I'll keep everyone posted as things develop.

Oh, and here's the link to the announcement in Bookbrunch:

http://bookbrunch.co.uk/index.php?option=com_content&view=section&layout=blog&id=14&Itemid=73


----------



## Rhiathame (Mar 12, 2009)

Congrats!!!


----------



## Lynn McNamee (Jan 8, 2009)

Standing Ovation!


----------



## Archer (Apr 25, 2009)

WOOTWOOTWOOT!


----------



## mistyd107 (May 22, 2009)

Congrats!!!!!!!!!!! that's wonderful...I'm finally starting "The Grove" today


----------



## denbatch (Mar 28, 2009)

excellent news - congratulations!


----------



## lkcampbell (Jun 25, 2009)

Wow!! Congratulations!


----------



## Kristan Hoffman (Aug 6, 2009)

Congrats, that's amazing! A dream come true. 

Kristan


----------



## evpseeker (May 29, 2009)

I'm thrilled for you!! Congrats!


----------



## GreenThumb (Mar 29, 2009)

Congratulations!!!


----------



## Scheherazade (Apr 11, 2009)

Very cool, and we get to feel all special for getting on the ground floor!  Congrats


----------



## hackeynut (Dec 16, 2008)

So if you don't have it, get it now and quick before it disappears and reapears in 2 years for 10 bucks 

Or would you rather us wait, this is your show John


----------



## Dave Dykema (May 18, 2009)

Another one breaks away from the fold...WAY TO GO!!!


----------



## CS (Nov 3, 2008)

Congrats. The Grove was awesome, and it's great to see it getting this kind of recognition (along with your other books).


----------



## MariaESchneider (Aug 1, 2009)

Excellent news indeed!  Congrats!  Try not to keep bumping your head on the ceiling as you float around on that cloud!!!


----------



## BP Myers (Jun 7, 2009)

Wow. Tremendous news. Sincere congratulations!


----------



## lmk2045 (Jun 21, 2009)

Congratulations!!!!!


----------



## AnnaM (Jul 15, 2009)

Congratulations on making it to "the show"!


----------



## gadgetgirl003 (Mar 22, 2009)

That is so exciting John!! Thanks for letting all of us here at KindleBoards in on your big news! Keep us posted.


----------



## drenee (Nov 11, 2008)

How wonderful for you!! 
deb


----------



## CegAbq (Mar 17, 2009)

This is a really great announcement. Glad I've got The Grove


----------



## Kevis Hendrickson (Feb 28, 2009)

Congrats, John. I'm sure you couldn't be happier. It's good to see another indie author get the success they deserve. Cheers!


----------



## JimC1946 (Aug 6, 2009)

Huge congratulations! That kind of success inspires other indie authors to go for the gold.


----------



## cjpatrick (Jan 4, 2009)

Huge congrats from me! I've not heard of your books. Is it a series or can I pick them up in any order? Are they all out on Kindle?


----------



## Thumper (Feb 26, 2009)




----------



## mamiller (Apr 28, 2009)

That is wonderful news!  You make us believe!!


----------



## jrector (May 24, 2009)

I walk away for a day and come back to this response....  Wow, thank you everyone.

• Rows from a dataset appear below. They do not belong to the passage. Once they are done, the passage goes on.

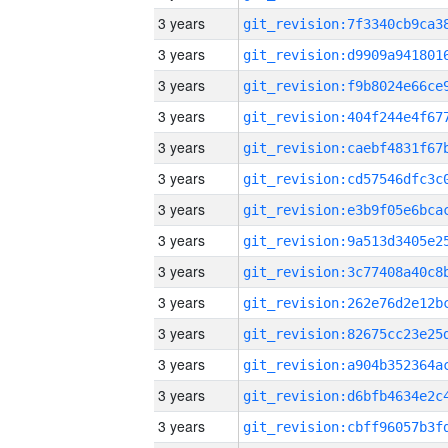
3 years
3 years
3 years
3 years
3 years
3 years
3 years
3 years
3 years
3 years
3 years
3 years
3 years
3 years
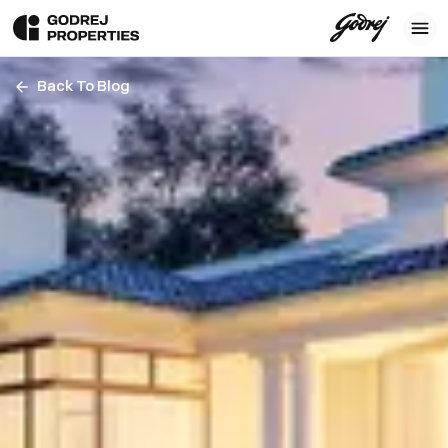
Back To Blog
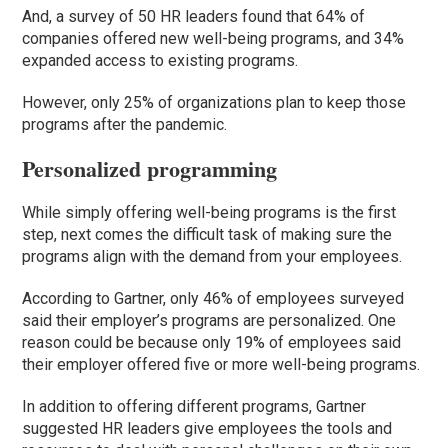
And, a survey of 50 HR leaders found that 64% of
companies offered new well-being programs, and 34%
expanded access to existing programs.
However, only 25% of organizations plan to keep those
programs after the pandemic.
Personalized programming
While simply offering well-being programs is the first
step, next comes the difficult task of making sure the
programs align with the demand from your employees.
According to Gartner, only 46% of employees surveyed
said their employer’s programs are personalized. One
reason could be because only 19% of employees said
their employer offered five or more well-being programs.
In addition to offering different programs, Gartner
suggested HR leaders give employees the tools and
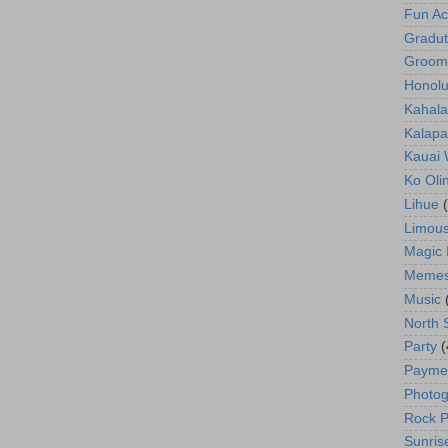
Fun Act
Gradut
Groom
Honolu
Kahala
Kalapa
Kauai
Ko Oli
Lihue
Limous
Magic 
Meme
Music
North 
Party
(
Payme
Photog
Rock P
Sunris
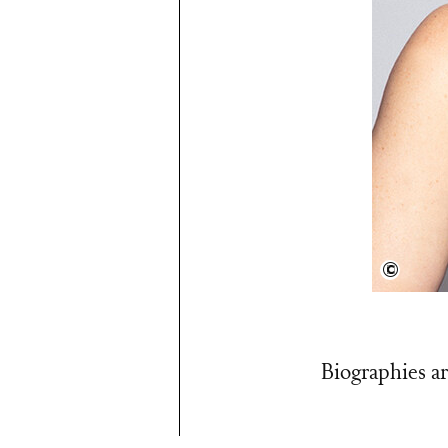
Anne 
Biographies ar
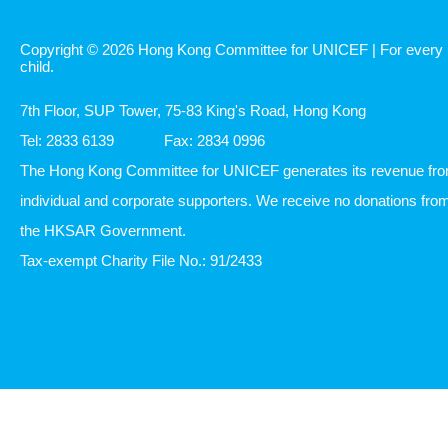
Copyright © 2026 Hong Kong Committee for UNICEF | For every
child.
7th Floor, SUP Tower, 75-83 King's Road, Hong Kong
Tel: 2833 6139
Fax: 2834 0996
The Hong Kong Committee for UNICEF generates its revenue fr
individual and corporate supporters. We receive no donations fro
the HKSAR Government.
Tax-exempt Charity File No.: 91/2433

cjpatrick - No the books are not a series.  They are each stand alones.  The Grove is a horror/noir novel and it is available on the kindle (for the moment).  You can get to it by clicking on the banner below.  The Cold Kiss is more of a Hitchcock-ian noir story that will be published by Tor Books in the US next summer, then in the UK as part of this new deal.  The third book is only half completed, but it'll be available in soon.

Simon and Schuster gave me a tentative schedule.  The Cold Kiss - June 2010, The Grove - Feb 2011, and the third book in June 2011.  

It's going to be a busy year.


----------



## Cammie (Nov 15, 2008)

Grats!  So happy for you!


----------



## Karen_McQ (Aug 9, 2009)

Congratulations on breaking out of the pack! Wishing you continued success.


----------



## Silver (Dec 30, 2008)

Oh, good for you!  This is just wonderful news.  Everyone should have a chance to enjoy your work.  Some days are just truly happy days.


----------



## LCEvans (Mar 29, 2009)

What super news! I wish you every success.


----------



## jaspertyler (Feb 13, 2009)

Congratulations!


----------